Page-level text extractions
━━━━━━━━━━━━━━━━
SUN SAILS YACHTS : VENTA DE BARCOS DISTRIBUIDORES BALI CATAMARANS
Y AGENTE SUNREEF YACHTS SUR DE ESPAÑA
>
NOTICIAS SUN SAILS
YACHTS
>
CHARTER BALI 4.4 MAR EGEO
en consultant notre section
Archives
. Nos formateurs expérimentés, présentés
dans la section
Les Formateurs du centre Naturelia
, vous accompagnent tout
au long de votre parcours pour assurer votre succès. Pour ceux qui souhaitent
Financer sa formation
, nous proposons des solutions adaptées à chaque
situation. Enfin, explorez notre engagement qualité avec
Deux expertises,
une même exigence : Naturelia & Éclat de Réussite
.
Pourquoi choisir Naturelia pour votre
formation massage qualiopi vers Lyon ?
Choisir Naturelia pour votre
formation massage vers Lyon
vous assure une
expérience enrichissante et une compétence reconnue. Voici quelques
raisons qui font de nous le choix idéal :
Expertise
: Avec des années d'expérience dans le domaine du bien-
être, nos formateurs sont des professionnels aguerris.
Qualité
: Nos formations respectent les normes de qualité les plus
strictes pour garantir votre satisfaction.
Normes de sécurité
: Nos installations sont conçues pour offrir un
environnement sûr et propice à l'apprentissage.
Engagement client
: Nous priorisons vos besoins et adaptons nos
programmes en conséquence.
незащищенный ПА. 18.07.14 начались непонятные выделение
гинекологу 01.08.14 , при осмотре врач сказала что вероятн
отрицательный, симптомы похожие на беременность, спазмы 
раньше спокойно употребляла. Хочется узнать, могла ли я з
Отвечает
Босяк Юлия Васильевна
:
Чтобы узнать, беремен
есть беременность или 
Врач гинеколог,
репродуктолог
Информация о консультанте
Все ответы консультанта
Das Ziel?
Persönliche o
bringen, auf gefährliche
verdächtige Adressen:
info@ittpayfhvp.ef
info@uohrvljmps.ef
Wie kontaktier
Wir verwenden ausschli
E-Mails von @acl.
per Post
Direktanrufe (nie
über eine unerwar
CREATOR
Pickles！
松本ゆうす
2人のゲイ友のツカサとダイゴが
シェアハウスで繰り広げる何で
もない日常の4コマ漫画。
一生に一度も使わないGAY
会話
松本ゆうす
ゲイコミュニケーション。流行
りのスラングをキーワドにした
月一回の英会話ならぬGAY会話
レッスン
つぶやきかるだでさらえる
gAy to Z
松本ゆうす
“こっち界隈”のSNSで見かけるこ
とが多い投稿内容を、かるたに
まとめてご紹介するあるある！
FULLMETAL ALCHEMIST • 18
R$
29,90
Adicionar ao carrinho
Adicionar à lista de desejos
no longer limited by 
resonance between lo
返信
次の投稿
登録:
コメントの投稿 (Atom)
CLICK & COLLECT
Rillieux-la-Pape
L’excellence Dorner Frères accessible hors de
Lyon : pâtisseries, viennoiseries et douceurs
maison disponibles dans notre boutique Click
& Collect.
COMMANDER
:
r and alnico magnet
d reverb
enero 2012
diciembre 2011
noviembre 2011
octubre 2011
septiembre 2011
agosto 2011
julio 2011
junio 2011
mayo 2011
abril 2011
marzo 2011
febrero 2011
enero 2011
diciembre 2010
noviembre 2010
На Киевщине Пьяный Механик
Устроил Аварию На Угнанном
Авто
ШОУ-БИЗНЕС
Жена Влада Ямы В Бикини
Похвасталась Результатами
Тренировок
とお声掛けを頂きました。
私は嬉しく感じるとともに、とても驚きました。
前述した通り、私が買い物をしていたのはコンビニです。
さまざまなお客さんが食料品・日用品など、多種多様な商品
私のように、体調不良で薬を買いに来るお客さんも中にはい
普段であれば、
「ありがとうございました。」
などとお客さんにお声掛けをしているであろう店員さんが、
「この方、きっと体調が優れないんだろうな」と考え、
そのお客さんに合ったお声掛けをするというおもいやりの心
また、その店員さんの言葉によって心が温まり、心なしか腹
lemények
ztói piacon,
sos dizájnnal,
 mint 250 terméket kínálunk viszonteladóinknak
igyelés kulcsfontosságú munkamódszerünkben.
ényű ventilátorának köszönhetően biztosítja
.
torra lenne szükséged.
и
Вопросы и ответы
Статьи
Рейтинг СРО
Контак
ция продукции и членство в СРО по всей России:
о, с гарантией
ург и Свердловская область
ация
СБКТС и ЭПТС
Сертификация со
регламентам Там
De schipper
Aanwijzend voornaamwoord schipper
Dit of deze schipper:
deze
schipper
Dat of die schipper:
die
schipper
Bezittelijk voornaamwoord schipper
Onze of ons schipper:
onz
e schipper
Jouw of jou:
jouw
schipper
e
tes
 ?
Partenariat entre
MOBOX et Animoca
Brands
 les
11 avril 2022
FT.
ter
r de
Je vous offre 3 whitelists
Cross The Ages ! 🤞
━━━━━━━━━━━━━━━━
Send back all of the entries exactly, with nothing missing.

SUN SAILS YACHTS : VENTA DE BARCOS DISTRIBUIDORES BALI CATAMARANS
Y AGENTE SUNREEF YACHTS SUR DE ESPAÑA
>
NOTICIAS SUN SAILS
YACHTS
>
CHARTER BALI 4.4 MAR EGEO
en consultant notre section
Archives
. Nos formateurs expérimentés, présentés
dans la section
Les Formateurs du centre Naturelia
, vous accompagnent tout
au long de votre parcours pour assurer votre succès. Pour ceux qui souhaitent
Financer sa formation
, nous proposons des solutions adaptées à chaque
situation. Enfin, explorez notre engagement qualité avec
Deux expertises,
une même exigence : Naturelia & Éclat de Réussite
.
Pourquoi choisir Naturelia pour votre
formation massage qualiopi vers Lyon ?
Choisir Naturelia pour votre
formation massage vers Lyon
vous assure une
expérience enrichissante et une compétence reconnue. Voici quelques
raisons qui font de nous le choix idéal :
Expertise
: Avec des années d'expérience dans le domaine du bien-
être, nos formateurs sont des professionnels aguerris.
Qualité
: Nos formations respectent les normes de qualité les plus
strictes pour garantir votre satisfaction.
Normes de sécurité
: Nos installations sont conçues pour offrir un
environnement sûr et propice à l'apprentissage.
Engagement client
: Nous priorisons vos besoins et adaptons nos
programmes en conséquence.
незащищенный ПА. 18.07.14 начались непонятные выделение
гинекологу 01.08.14 , при осмотре врач сказала что вероятн
отрицательный, симптомы похожие на беременность, спазмы 
раньше спокойно употребляла. Хочется узнать, могла ли я з
Отвечает
Босяк Юлия Васильевна
:
Чтобы узнать, беремен
есть беременность или 
Врач гинеколог,
репродуктолог
Информация о консультанте
Все ответы консультанта
Das Ziel?
Persönliche o
bringen, auf gefährliche
verdächtige Adressen:
info@ittpayfhvp.ef
info@uohrvljmps.ef
Wie kontaktier
Wir verwenden ausschli
E-Mails von @acl.
per Post
Direktanrufe (nie
über eine unerwar
CREATOR
Pickles！
松本ゆうす
2人のゲイ友のツカサとダイゴが
シェアハウスで繰り広げる何で
もない日常の4コマ漫画。
一生に一度も使わないGAY
会話
松本ゆうす
ゲイコミュニケーション。流行
りのスラングをキーワドにした
月一回の英会話ならぬGAY会話
レッスン
つぶやきかるだでさらえる
gAy to Z
松本ゆうす
“こっち界隈”のSNSで見かけるこ
とが多い投稿内容を、かるたに
まとめてご紹介するあるある！
FULLMETAL ALCHEMIST • 18
R$
29,90
Adicionar ao carrinho
Adicionar à lista de desejos
no longer limited by 
resonance between lo
返信
次の投稿
登録:
コメントの投稿 (Atom)
CLICK & COLLECT
Rillieux-la-Pape
L’excellence Dorner Frères accessible hors de
Lyon : pâtisseries, viennoiseries et douceurs
maison disponibles dans notre boutique Click
& Collect.
COMMANDER
:
r and alnico magnet
d reverb
enero 2012
diciembre 2011
noviembre 2011
octubre 2011
septiembre 2011
agosto 2011
julio 2011
junio 2011
mayo 2011
abril 2011
marzo 2011
febrero 2011
enero 2011
diciembre 2010
noviembre 2010
На Киевщине Пьяный Механик
Устроил Аварию На Угнанном
Авто
ШОУ-БИЗНЕС
Жена Влада Ямы В Бикини
Похвасталась Результатами
Тренировок
とお声掛けを頂きました。
私は嬉しく感じるとともに、とても驚きました。
前述した通り、私が買い物をしていたのはコンビニです。
さまざまなお客さんが食料品・日用品など、多種多様な商品
私のように、体調不良で薬を買いに来るお客さんも中にはい
普段であれば、
「ありがとうございました。」
などとお客さんにお声掛けをしているであろう店員さんが、
「この方、きっと体調が優れないんだろうな」と考え、
そのお客さんに合ったお声掛けをするというおもいやりの心
また、その店員さんの言葉によって心が温まり、心なしか腹
lemények
ztói piacon,
sos dizájnnal,
 mint 250 terméket kínálunk viszonteladóinknak
igyelés kulcsfontosságú munkamódszerünkben.
ényű ventilátorának köszönhetően biztosítja
.
torra lenne szükséged.
и
Вопросы и ответы
Статьи
Рейтинг СРО
Контак
ция продукции и членство в СРО по всей России:
о, с гарантией
ург и Свердловская область
ация
СБКТС и ЭПТС
Сертификация со
регламентам Там
De schipper
Aanwijzend voornaamwoord schipper
Dit of deze schipper:
deze
schipper
Dat of die schipper:
die
schipper
Bezittelijk voornaamwoord schipper
Onze of ons schipper:
onz
e schipper
Jouw of jou:
jouw
schipper
e
tes
 ?
Partenariat entre
MOBOX et Animoca
Brands
 les
11 avril 2022
FT.
ter
r de
Je vous offre 3 whitelists
Cross The Ages ! 🤞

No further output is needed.